Literature DB >> 9558669

Interleukin-8 and monocyte chemotactic protein-1 gene expression and protein production by human orbital fibroblasts.

V M Elner1, M A Burnstine, S L Kunkel, R M Strieter, S G Elner.   

Abstract

Orbital inflammation is common, but the mechanisms underlying leukocytic infiltration of orbital tissue are poorly understood. We studied resident human orbital fibroblasts (OF) interleukin-8 (IL-8), and monocyte chemotactic protein-1 (MCP-1) mRNA expression and protein secretion in response to lipopolysaccharide (LPS) or recombinant human cytokines that are present during inflammation. Third-passaged cultured human OF were left unstimulated or incubated with varying concentrations of LPS, recombinant interleukin-1-beta (rIL-1 beta), recombinant tumor necrosis factor-alpha (rTNF-alpha), or recombinant interferon-gamma (rIFN-gamma) for 2, 4, 8, or 24 h.
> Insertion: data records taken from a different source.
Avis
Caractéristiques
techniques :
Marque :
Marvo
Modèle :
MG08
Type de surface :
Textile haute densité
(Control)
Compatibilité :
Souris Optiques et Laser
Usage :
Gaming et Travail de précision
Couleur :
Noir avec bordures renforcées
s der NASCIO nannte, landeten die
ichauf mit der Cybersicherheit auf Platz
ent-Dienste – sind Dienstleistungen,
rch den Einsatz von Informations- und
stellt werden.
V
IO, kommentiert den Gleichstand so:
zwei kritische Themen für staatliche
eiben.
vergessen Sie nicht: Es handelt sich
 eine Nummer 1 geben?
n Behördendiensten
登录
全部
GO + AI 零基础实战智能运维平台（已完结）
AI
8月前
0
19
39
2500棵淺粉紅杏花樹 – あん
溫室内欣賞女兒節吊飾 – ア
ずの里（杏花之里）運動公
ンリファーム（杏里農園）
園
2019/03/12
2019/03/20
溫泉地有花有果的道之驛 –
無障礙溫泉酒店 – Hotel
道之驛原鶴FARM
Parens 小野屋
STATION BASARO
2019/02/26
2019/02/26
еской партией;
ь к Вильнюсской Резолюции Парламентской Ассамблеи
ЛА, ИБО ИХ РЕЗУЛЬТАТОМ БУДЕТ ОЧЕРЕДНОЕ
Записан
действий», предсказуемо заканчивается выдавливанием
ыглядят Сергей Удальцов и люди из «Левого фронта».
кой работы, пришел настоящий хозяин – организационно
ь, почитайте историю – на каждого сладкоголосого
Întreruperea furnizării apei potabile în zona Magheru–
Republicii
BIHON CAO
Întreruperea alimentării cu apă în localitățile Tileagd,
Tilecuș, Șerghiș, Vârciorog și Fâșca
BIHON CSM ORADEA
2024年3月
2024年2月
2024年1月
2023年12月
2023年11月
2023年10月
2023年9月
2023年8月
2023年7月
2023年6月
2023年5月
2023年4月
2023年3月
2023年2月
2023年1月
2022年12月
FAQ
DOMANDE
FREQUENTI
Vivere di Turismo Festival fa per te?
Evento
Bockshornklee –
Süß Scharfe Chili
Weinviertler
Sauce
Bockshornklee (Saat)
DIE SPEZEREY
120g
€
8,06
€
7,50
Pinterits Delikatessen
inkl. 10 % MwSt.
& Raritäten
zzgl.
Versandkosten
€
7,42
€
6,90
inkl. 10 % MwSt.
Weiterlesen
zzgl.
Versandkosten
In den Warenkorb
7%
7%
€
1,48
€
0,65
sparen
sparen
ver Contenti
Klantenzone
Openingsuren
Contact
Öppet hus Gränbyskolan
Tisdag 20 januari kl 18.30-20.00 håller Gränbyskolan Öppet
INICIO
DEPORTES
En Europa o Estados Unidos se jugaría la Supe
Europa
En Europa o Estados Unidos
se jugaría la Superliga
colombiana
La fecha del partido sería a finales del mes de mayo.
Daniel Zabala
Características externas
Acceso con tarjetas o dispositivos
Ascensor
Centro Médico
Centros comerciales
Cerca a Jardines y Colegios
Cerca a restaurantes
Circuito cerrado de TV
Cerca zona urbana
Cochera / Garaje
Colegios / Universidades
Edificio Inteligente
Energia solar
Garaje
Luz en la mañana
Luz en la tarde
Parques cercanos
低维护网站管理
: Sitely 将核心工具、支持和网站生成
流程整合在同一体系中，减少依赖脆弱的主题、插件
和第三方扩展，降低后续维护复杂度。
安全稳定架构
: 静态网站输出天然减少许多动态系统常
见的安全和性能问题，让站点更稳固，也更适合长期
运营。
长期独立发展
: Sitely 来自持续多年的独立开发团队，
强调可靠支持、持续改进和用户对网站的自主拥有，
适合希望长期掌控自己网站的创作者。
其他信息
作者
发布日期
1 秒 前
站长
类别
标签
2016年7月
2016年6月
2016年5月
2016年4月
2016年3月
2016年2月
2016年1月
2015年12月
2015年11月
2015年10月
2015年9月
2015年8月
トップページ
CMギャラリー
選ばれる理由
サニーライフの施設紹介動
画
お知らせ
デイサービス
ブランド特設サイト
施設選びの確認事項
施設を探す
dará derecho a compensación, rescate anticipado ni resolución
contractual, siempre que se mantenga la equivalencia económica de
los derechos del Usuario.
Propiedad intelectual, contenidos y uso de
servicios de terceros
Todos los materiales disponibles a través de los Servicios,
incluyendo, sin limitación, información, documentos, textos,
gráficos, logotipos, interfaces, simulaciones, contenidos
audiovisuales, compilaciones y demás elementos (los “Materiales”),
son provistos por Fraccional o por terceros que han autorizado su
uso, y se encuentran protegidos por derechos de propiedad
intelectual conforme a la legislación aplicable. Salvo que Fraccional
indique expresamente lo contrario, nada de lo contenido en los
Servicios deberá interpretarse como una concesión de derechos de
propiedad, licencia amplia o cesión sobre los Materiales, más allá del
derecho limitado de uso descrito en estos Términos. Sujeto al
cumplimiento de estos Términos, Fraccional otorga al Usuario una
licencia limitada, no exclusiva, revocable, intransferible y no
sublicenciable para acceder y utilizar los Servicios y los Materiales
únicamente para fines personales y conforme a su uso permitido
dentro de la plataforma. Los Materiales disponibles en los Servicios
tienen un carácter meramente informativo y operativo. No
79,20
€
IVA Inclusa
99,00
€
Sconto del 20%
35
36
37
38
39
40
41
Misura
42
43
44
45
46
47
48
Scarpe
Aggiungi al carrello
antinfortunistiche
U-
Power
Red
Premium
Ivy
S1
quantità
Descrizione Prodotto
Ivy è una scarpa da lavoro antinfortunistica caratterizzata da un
Northern blot analysis and ELISA were performed to determine OFIL-8 and MCP-1 mRNA expression and protein secretion, respectively. Experiments were performed in triplicate and repeated four times on different cell lines. OF lacked constitutive IL-8 or MCP-1 gene expression, but produced substantial dose-dependent increases in steady-state IL-8 and MCP-1 mRNA expression by 2 h of LPS or cytokine stimulation (rIL-1 beta > fTNF-alpha > LPS > rIFN-gamma), maintained at 24 h ELISA for IL-8 and MCP-1 proteins showed significant time- and dose-dependent OF secretion after exposure to recombinant cytokine or LPS (rIL-1 beta > rTNF-alpha > LPS), measured after 4 h of exposure (p < 0.01). This increased in the media over the next 20 h. rIFN-gamma was a potent stimulant of OF MCP-1, significant by 2 h (p < 0.05), but only a weak stimulant of IL-8 at 24 h. OF secreted IL-8 and MCP-1 in response to LPS and proinflammatory cytokines, indicating that these resident cells within the orbit have the capacity to actively participate in the initiation and propagation of orbital inflammation. Strategies aimed at modulating local mediators may be helpful in the management of orbital inflammatory disease.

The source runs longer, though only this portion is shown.